• [ASSIGNED TASK]:
Line by line, please look for the word "Статьи" in the following records, then copy each line you find it in.

Dataset items:
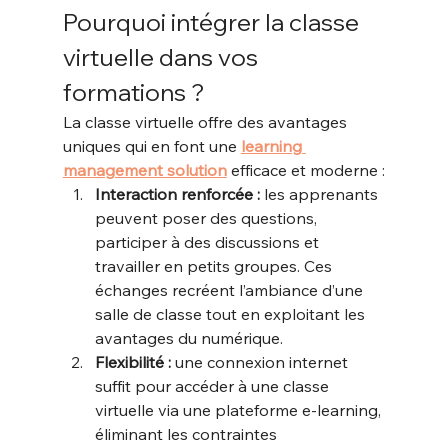
Pourquoi intégrer la classe 
virtuelle dans vos 
formations ?
La classe virtuelle offre des avantages 
uniques qui en font une 
learning 
management solution
 efficace et moderne :
Interaction renforcée : 
les apprenants 
peuvent poser des questions, 
participer à des discussions et 
travailler en petits groupes. Ces 
échanges recréent l’ambiance d’une 
salle de classe tout en exploitant les 
avantages du numérique.
Flexibilité : 
une connexion internet 
suffit pour accéder à une classe 
virtuelle via une plateforme e-learning, 
éliminant les contraintes 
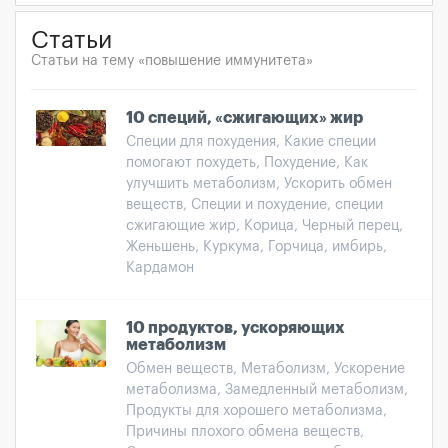
Статьи
Статьи на тему «повышение иммунитета»
10 специй, «сжигающих» жир
Специи для похудения, Какие специи
помогают похудеть, Похудение, Как
улучшить метаболизм, Ускорить обмен
веществ, Специи и похудение, специи
сжигающие жир, Корица, Черный перец,
Женьшень, Куркума, Горчица, имбирь,
Кардамон
10 продуктов, ускоряющих
метаболизм
Обмен веществ, Метаболизм, Ускорение
метаболизма, Замедленный метаболизм,
Продукты для хорошего метаболизма,
Причины плохого обмена веществ,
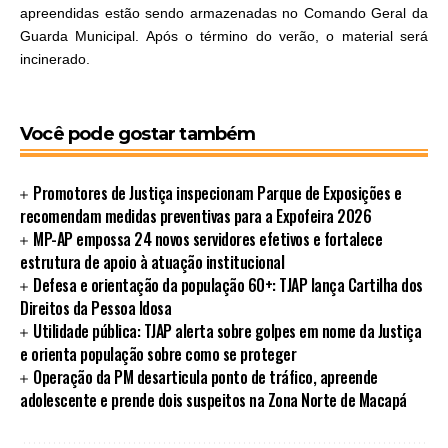
apreendidas estão sendo armazenadas no Comando Geral da
Guarda Municipal. Após o término do verão, o material será
incinerado.
Você pode gostar também
Promotores de Justiça inspecionam Parque de Exposições e
recomendam medidas preventivas para a Expofeira 2026
MP-AP empossa 24 novos servidores efetivos e fortalece
estrutura de apoio à atuação institucional
Defesa e orientação da população 60+: TJAP lança Cartilha dos
Direitos da Pessoa Idosa
Utilidade pública: TJAP alerta sobre golpes em nome da Justiça
e orienta população sobre como se proteger
Operação da PM desarticula ponto de tráfico, apreende
adolescente e prende dois suspeitos na Zona Norte de Macapá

• [WRITTEN RESPONSE]:
Статьи
Статьи на тему «повышение иммунитета»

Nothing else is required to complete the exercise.